Other contributing factors considered include the size of the premises, type of business and value of any machinery and equipment.

The higher a business' rateable value, the more its business rates will cost.

Q. How often do business rates change?

A. Business rates are normally revaluated every five years when properties are given a new rateable value by the VOA.

A revaluation in England and Wales was due on 1 April 2015, but the Government deferred it for two years due to the General Election and it took place in April 2017 instead.

As business rates are based on rateable values from two years prior, the most recent revaluation was based on values from April 2015.

In his 2017 Budget speech, the Chancellor Philip Hammond announced that, from the next revaluation in 2022, further revaluations would take place every three years, opposed to five.

He said it would reduce the size of 'changes in valuations', which invariably means rises.

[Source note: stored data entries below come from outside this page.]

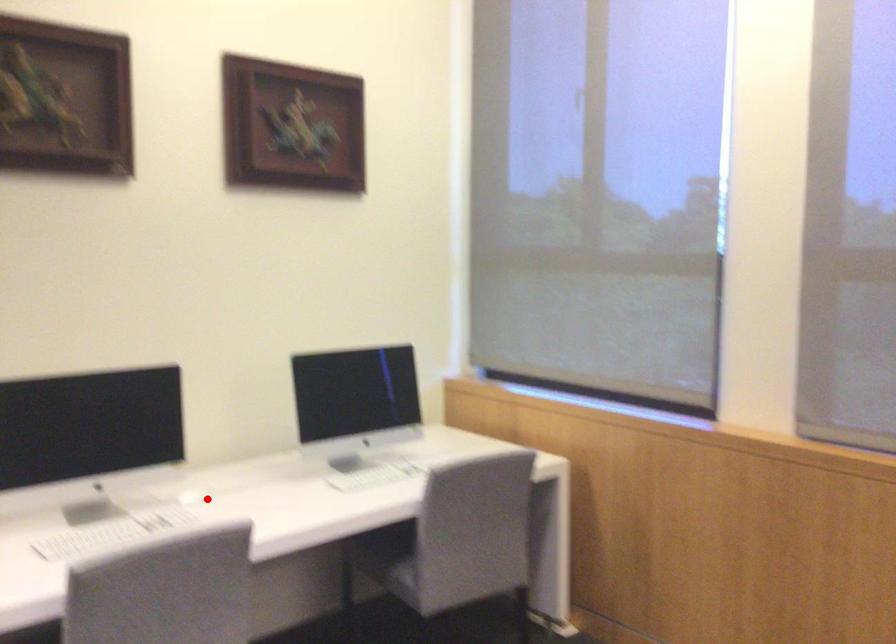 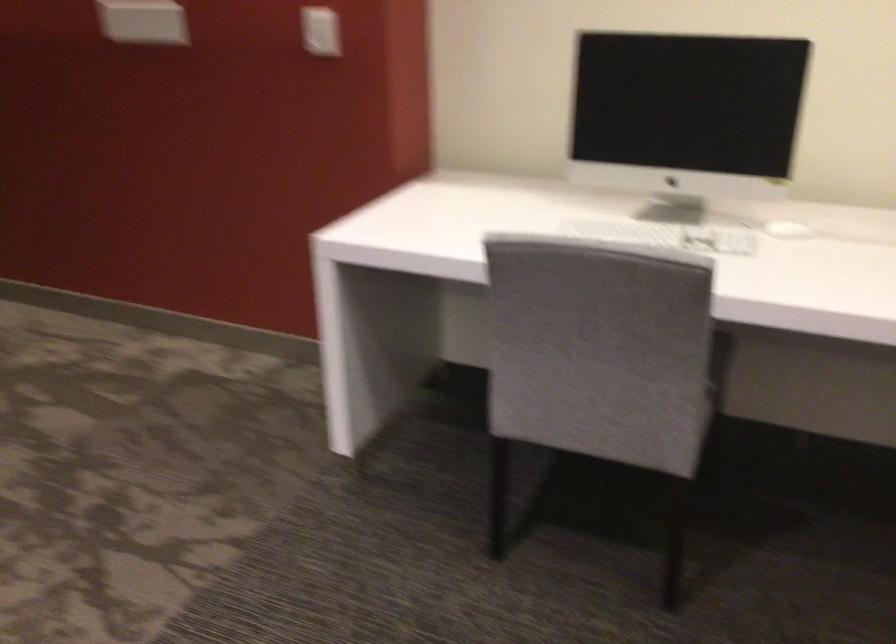 Question: I am providing you with two images of the same scene from different viewpoints. A red point is shown in image1. For the corresponding object point in image2, is it positioned nearer or farther from the camera?

Choices:
 (A) Nearer
 (B) Farther

Answer: (A) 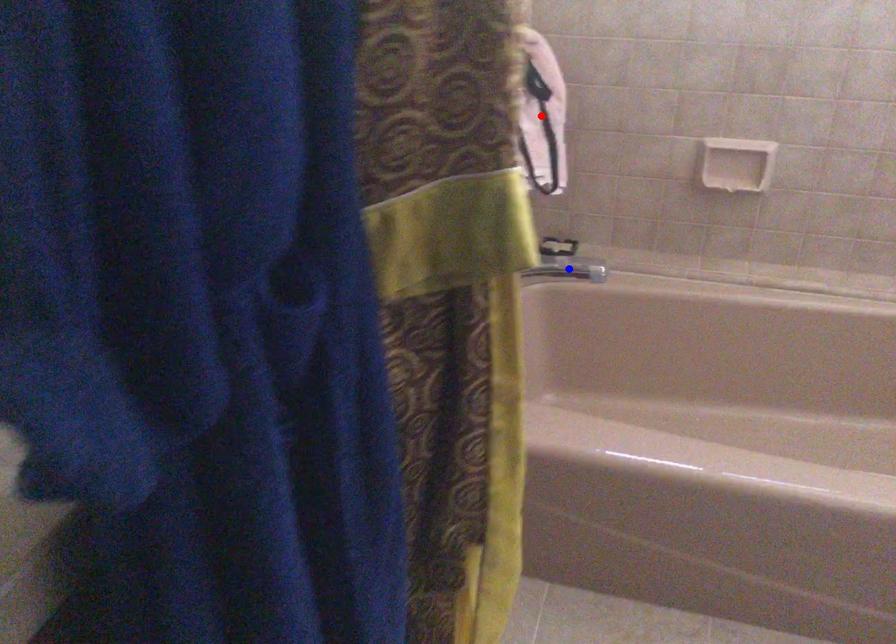 Question: In the image, two points are highlighted. Which point is nearer to the camera? Reply with the corresponding letter.

Choices:
 (A) blue point
 (B) red point

Answer: (A) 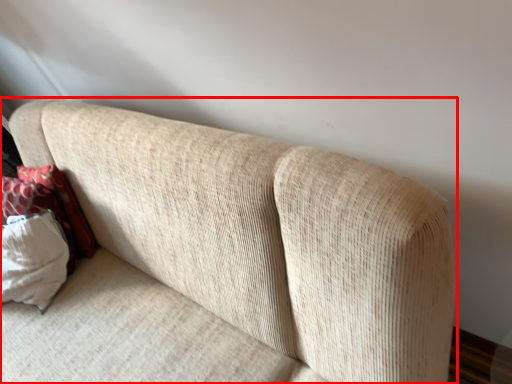 Question: Where is studio couch (annotated by the red box) located in relation to pillow in the image?

Choices:
 (A) left
 (B) right

Answer: (B) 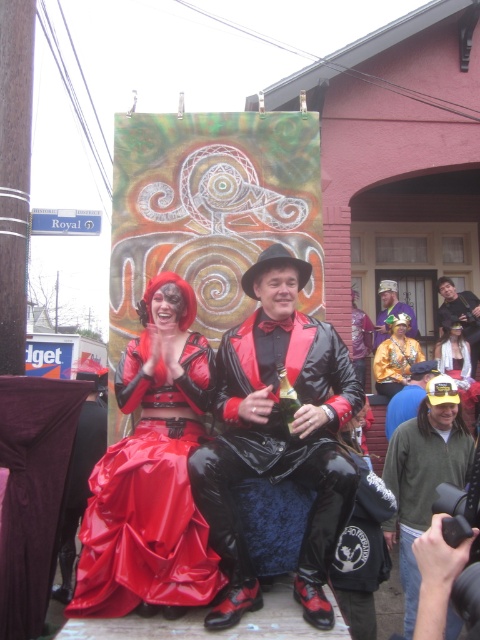 In the scene shown: Can you confirm if shiny red dress at center is smaller than yellowmaterialhat at right?

No.

Find the location of a particular element. This screenshot has width=480, height=640. shiny red dress at center is located at coordinates (152, 472).

Can you confirm if glossy vinyl dress at center is bigger than shiny red dress at center?

Yes.

Which of these two, glossy vinyl dress at center or shiny red dress at center, stands shorter?

shiny red dress at center

The image size is (480, 640). What are the coordinates of `glossy vinyl dress at center` in the screenshot? It's located at (276, 435).

What are the coordinates of `glossy vinyl dress at center` in the screenshot? It's located at (276, 435).

Which is more to the right, satin gold dress at center or matte black dress at center?

matte black dress at center

Which is more to the left, satin gold dress at center or matte black dress at center?

From the viewer's perspective, satin gold dress at center appears more on the left side.

Which is behind, point (402, 326) or point (468, 374)?

The point (402, 326) is behind.

I want to click on satin gold dress at center, so click(396, 356). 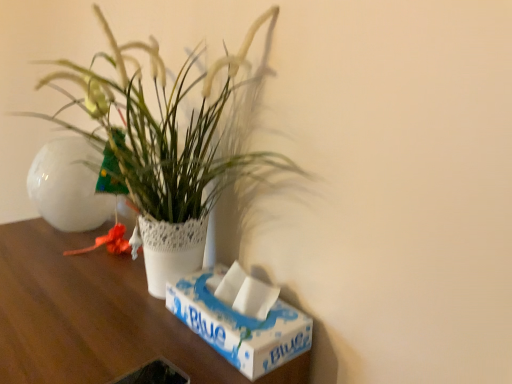 Where is `vacant space to the left of white cardboard box at lower right`? The image size is (512, 384). vacant space to the left of white cardboard box at lower right is located at coordinates (120, 327).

You can check your valuation and estimate your business rates here.

Q. How much are business rates worth to the Government?

A. In 2016 to 2017, the Government is expected to raise an estimated £29bn from business rates.

Retail premises in Lincoln

Q. Why are business rates controversial?

A. Firstly, the latest revaluation – which landed after a seven-year freeze – has seen rates for many businesses rocket, particularly in London and the south east where the value of commercial premises has risen considerably during this time.

This has made it difficult for smaller, independent outfits to meet their financial commitments.

According to the Federation of Small Businesses, the average London 'micro' business (which employs fewer than 10 people) will be forking out £17,000 a year just in business rates from April 2017.

Some unfavourable changes were also implemented as part of the recent revaluation. For example, 'small business rate relief' had been available on commercial properties with a rateable value of less than £12,000. But on 1 April this threshold was increased to £15,000.

However, the Government – which described April’s revaluation as a 'revenue-neutral process' – promised small businesses which no longer qualified for relief, that their bill would not increase by more than £50 a month from 1 April 2017 to 31 March 2018.

This was on the back of the introduction and re-juggling of other available reliefs and tapers which you can learn more about here.

Very small businesses (with a rateable value of £12,000 or less) stopped paying business rates at all from April – which was double the previous limit of £6,000.

Q. What happens next to business rates?

A. The next revaluation will take place in 2022, at which point further revaluations will happen at three-year intervals rather than five.

From April 2018, business rate 'multipliers' will start to be linked to the Consumer Price Index (CPI) measure of inflation, rather than the current RPI measure – two years earlier than planned.

According to the Government, the move will save the nation’s businesses an estimated £370m in the first year.